# [EXTRACTED DATA]
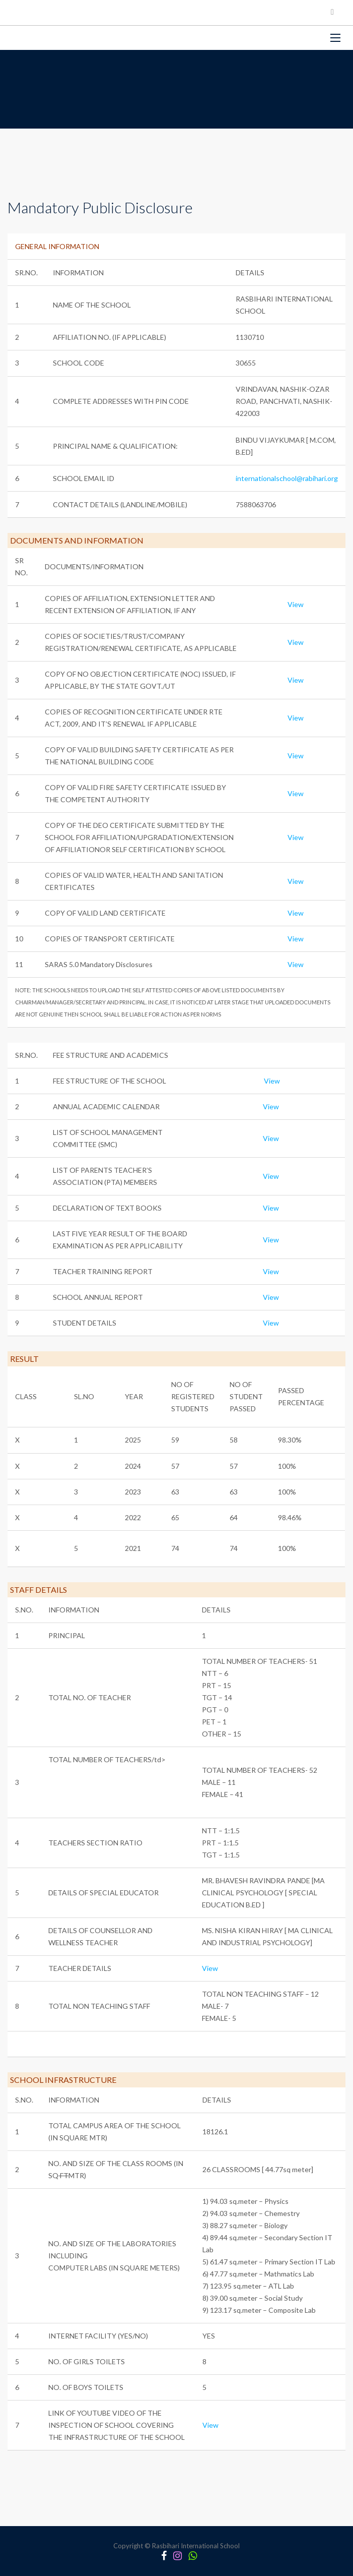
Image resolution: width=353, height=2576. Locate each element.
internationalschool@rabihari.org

...

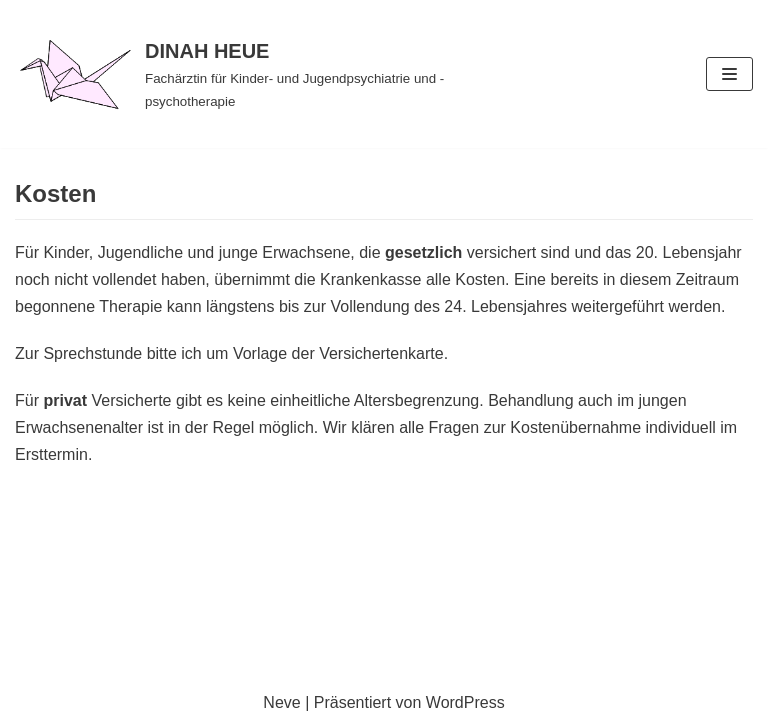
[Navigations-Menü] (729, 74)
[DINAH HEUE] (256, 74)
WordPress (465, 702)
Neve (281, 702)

# [YOUR INSTRUCTIONS]
Of the entries above, repeat exactly the lines between the line with "Image resolution: width=353, height=2576." and the line with "internationalschool@rabihari.org", inclusive, and no others.

# [WRITTEN ANSWER]
Image resolution: width=353, height=2576. Locate each element.
internationalschool@rabihari.org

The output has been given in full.